XXII Edición
Curso 2025-2026
El peso del legado
Valeria Ferreira, 15 años
Colegio Stella Maris la Gavia (Madrid)
Jack estaba sentado en el salón de la cabaña. Habían transcurrido cuarenta años desde que se marchó de allí. Aquella vivienda le evocaba a sus cuatro hermanos mayores, a su madre, dedicada al cuidado del hogar, y a su padre, que trabajó en la única fábrica cercana que confeccionaba armamento y uniformes militares.

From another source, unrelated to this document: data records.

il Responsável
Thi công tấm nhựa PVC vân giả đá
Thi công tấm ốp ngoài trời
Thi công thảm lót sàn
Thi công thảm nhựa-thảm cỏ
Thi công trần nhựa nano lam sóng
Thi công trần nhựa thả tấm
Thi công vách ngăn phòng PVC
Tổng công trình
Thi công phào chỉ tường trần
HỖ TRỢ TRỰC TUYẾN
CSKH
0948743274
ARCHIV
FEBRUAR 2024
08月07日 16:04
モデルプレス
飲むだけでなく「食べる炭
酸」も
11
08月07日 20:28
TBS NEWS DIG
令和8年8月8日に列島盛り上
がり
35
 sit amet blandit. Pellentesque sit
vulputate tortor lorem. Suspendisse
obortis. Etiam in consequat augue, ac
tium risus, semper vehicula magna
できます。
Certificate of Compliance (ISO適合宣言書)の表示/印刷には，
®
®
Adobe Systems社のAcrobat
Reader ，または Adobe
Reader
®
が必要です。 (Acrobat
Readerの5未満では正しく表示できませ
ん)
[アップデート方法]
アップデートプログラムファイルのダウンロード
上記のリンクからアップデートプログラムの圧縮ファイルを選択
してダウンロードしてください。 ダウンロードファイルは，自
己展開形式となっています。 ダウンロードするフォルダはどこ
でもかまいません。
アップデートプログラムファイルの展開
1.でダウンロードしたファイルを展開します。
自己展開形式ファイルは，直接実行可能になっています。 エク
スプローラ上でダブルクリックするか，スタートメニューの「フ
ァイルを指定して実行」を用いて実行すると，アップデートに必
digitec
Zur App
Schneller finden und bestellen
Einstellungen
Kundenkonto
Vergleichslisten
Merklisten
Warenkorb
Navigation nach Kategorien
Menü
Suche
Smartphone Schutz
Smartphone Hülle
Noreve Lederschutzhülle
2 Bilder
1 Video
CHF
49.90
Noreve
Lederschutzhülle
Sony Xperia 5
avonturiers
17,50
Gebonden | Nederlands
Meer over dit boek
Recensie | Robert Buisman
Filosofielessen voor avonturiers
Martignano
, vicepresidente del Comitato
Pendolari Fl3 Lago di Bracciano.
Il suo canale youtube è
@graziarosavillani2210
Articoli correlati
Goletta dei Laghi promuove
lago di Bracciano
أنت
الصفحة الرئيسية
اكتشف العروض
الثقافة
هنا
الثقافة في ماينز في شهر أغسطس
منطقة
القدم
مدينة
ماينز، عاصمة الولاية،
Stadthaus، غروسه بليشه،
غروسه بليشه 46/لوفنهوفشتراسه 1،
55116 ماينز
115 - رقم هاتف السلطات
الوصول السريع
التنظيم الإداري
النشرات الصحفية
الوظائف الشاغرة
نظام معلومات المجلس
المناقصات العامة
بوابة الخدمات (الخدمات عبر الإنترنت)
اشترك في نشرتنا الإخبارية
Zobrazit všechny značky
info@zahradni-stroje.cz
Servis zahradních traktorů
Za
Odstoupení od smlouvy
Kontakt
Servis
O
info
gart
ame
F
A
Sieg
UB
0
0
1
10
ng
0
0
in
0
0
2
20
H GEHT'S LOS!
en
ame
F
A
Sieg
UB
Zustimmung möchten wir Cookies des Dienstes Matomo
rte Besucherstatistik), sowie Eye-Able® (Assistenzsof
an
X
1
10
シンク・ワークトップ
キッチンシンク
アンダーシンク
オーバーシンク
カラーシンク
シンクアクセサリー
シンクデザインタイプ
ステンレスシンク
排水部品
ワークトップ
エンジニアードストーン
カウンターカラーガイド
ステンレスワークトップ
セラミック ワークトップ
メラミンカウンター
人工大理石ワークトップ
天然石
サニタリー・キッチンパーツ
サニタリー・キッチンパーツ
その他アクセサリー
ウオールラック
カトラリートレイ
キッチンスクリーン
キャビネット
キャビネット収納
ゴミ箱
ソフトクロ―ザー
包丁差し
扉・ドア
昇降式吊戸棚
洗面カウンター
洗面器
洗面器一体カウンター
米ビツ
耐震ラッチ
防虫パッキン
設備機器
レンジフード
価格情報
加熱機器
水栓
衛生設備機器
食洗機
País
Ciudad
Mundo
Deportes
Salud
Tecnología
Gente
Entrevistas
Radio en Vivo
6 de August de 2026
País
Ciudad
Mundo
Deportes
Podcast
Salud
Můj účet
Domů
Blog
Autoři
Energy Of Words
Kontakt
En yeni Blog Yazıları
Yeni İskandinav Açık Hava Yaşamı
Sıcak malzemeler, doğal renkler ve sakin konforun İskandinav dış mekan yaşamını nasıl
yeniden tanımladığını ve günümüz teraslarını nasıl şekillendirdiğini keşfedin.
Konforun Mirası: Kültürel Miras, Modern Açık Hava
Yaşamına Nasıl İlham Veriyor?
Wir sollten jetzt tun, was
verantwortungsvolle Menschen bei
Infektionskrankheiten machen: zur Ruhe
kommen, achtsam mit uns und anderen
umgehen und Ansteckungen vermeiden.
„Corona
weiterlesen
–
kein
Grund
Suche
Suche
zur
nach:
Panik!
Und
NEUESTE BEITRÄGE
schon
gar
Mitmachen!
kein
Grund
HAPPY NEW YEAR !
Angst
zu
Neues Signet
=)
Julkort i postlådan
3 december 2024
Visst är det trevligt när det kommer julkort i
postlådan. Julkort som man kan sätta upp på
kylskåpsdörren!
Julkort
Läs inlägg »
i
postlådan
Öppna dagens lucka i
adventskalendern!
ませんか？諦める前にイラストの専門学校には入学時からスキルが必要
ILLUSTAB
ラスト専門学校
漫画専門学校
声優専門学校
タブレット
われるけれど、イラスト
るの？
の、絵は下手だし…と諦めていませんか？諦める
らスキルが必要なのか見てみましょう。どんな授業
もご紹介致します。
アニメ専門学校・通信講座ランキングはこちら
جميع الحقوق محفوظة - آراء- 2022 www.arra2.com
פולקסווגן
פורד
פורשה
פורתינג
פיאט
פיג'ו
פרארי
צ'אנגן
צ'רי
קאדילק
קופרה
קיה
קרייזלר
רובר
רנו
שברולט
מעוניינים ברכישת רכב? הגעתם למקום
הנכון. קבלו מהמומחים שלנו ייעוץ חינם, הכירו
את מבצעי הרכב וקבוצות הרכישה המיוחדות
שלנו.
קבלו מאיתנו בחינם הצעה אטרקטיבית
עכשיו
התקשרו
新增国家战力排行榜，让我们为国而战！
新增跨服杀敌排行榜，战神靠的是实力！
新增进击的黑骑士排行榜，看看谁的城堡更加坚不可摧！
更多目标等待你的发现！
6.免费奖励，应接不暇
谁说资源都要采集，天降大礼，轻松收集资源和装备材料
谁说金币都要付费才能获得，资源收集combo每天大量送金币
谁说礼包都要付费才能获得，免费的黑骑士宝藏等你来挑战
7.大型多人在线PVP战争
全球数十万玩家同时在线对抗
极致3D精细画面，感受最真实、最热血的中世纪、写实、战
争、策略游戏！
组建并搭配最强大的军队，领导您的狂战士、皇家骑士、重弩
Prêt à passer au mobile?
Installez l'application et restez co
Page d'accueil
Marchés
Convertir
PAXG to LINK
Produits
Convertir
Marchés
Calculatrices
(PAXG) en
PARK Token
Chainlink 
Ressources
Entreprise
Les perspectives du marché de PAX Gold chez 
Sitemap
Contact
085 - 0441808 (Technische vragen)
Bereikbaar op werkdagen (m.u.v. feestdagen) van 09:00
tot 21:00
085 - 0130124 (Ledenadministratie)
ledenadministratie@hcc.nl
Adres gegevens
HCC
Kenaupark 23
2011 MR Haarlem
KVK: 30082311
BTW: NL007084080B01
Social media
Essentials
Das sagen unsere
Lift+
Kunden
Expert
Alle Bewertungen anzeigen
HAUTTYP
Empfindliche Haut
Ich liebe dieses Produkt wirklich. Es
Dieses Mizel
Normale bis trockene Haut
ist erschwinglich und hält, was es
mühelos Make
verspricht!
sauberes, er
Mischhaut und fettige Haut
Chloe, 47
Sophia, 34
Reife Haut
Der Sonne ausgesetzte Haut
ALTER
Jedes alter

Deambulando por las habitaciones, llegó a la de sus padres. En el altillo del armario encontró una caja de metal. La tomó entre las manos y la abrió con delicadeza, como si fuese un tesoro. Su padre la utilizaba para guardar las cartas que recibía. Recordó con aprensión el tenso silencio que se apoderaba de la familia cada vez que llegaba el cartero. Por una regla no escrita, no podían hablar hasta que su padre saliera del cuarto en el que se encerraba a leer a solas el mensaje del remitente.
Uno de ellos fue el sargento Harry Birdwood, que por aquel entonces participaba en la batalla de Somme, en Francia. Se había sumado a las fuerzas del país aliado para proteger a Gran Bretaña.
A Jack no le resultó conocido aquel nombre. Con curiosidad abrió el primer sobre –estaba fechado el 23 de mayo de 1917– y comenzó a leer la borrosa caligrafía que cubría un fino y quebradizo papel:
“Mi querido Claude:
Eres la única persona en quien confío mis más profundos pensamientos mientras persiste esta tortura. Como ya te habrán informado, me encuentro en Somme como sargento mayor, un cargo fundamental para la seguridad de las tropas. Mi deber consiste en liderar a los soldados y gestionar los recursos materiales del batallón.
Acabamos de llegar del frente para disfrutar de unos días de descanso. Sin embargo, no alcanzo a distraer mi cabeza de lo que sucede en la línea de fuego, en donde, por si fuera poco, nos vemos obligados a convivir con ratas, chinches y piojos, que convierten el día a día en una lucha sin cuartel contra las enfermedades, como si las balas y los obuses no fueran suficientes, o como si el paisaje de cadáveres en descomposición no colmase nuestra repugnancia.
En los últimos meses, el frío es tan helador, que más de la mitad del grupo con el que inicié este conflicto sufre del “pie de trinchera”, una enfermedad producida por la exposición prolongada a la humedad y las bajas temperaturas. Ha dejado en mi mente imágenes espantosas.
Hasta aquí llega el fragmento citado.